**EXERCISE AIM**:
Isolate every line in the data with the string "Kadecka" and copy it.
RECORDS PROVIDED START
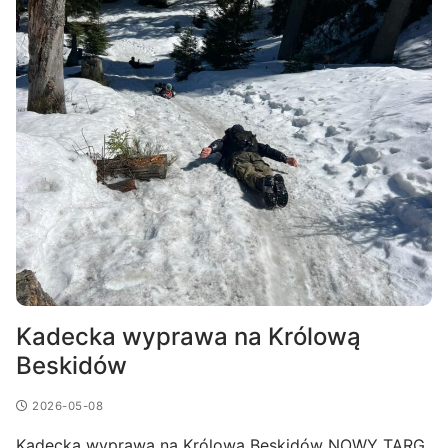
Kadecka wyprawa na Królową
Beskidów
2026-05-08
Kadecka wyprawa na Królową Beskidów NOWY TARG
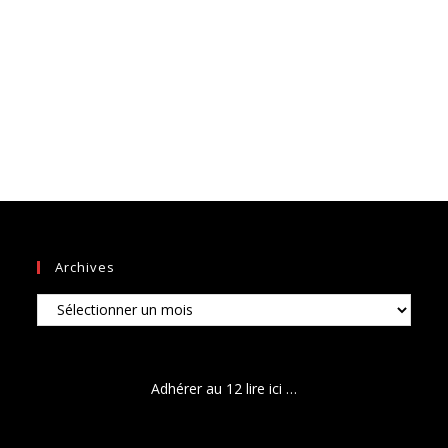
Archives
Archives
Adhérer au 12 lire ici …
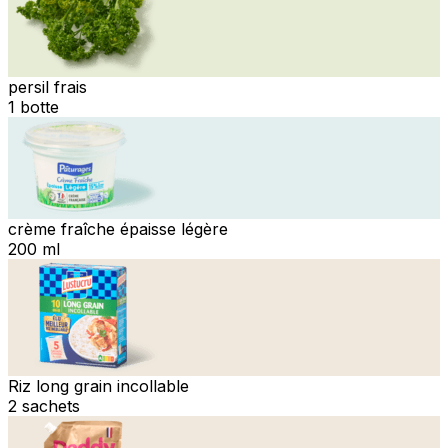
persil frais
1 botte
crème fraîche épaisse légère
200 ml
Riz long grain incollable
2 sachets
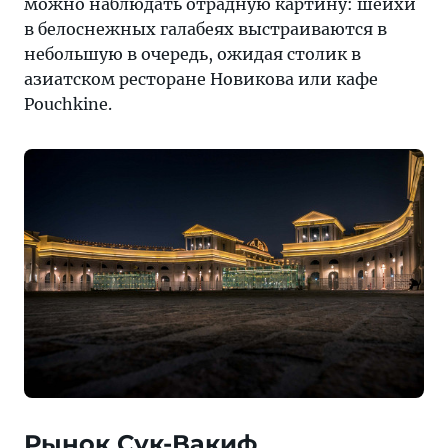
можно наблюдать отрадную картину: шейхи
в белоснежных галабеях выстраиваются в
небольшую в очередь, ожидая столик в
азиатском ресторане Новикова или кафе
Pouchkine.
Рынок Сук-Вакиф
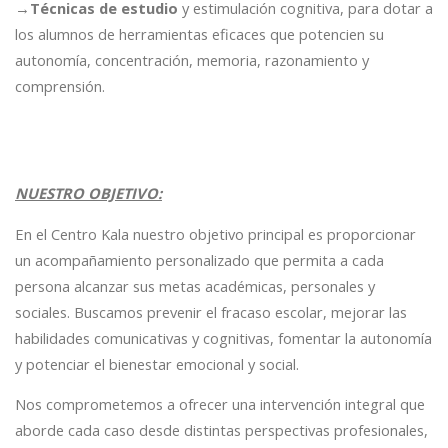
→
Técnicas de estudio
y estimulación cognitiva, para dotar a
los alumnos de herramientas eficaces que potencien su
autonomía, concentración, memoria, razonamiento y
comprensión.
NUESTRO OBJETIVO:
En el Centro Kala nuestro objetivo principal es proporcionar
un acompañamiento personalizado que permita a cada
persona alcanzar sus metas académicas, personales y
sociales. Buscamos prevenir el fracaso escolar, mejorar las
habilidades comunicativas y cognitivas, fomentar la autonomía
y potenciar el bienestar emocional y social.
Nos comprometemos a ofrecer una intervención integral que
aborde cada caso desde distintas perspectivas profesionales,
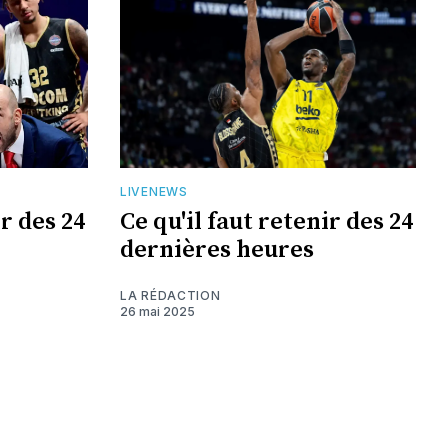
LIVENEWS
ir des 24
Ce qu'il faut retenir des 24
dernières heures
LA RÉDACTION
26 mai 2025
RECORDS PROVIDED END
RECORDS PROVIDED START
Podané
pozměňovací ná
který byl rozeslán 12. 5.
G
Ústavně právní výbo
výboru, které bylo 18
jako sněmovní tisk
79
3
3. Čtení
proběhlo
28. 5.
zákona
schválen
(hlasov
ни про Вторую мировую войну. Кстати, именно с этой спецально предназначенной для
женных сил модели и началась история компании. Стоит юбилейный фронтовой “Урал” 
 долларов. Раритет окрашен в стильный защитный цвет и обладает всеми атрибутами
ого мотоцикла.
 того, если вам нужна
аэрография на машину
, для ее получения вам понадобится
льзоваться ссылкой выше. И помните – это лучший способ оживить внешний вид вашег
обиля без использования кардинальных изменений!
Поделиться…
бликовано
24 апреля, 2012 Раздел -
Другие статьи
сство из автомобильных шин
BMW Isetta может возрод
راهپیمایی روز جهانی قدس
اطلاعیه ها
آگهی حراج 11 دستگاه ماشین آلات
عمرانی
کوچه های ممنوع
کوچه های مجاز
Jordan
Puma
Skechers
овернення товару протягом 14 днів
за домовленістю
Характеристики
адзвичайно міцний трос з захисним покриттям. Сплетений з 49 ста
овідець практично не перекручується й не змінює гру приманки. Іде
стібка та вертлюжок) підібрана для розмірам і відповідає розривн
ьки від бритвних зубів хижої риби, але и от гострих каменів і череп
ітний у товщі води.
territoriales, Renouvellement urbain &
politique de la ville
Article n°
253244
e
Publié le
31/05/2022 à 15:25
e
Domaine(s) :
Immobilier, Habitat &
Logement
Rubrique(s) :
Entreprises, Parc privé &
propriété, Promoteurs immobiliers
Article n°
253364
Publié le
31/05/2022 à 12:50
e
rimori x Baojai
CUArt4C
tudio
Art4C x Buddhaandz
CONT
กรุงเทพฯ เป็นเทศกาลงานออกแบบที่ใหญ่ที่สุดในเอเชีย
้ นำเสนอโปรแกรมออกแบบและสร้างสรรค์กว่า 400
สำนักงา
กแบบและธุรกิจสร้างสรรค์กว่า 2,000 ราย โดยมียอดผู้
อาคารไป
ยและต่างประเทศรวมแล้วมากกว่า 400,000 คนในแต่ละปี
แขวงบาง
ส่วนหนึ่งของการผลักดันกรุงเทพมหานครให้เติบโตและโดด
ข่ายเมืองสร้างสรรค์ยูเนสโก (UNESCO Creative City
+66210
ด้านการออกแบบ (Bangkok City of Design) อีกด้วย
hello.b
RECORDS PROVIDED END
**ANSWER BOX**:
Kadecka wyprawa na Królową
Kadecka wyprawa na Królową Beskidów NOWY TARG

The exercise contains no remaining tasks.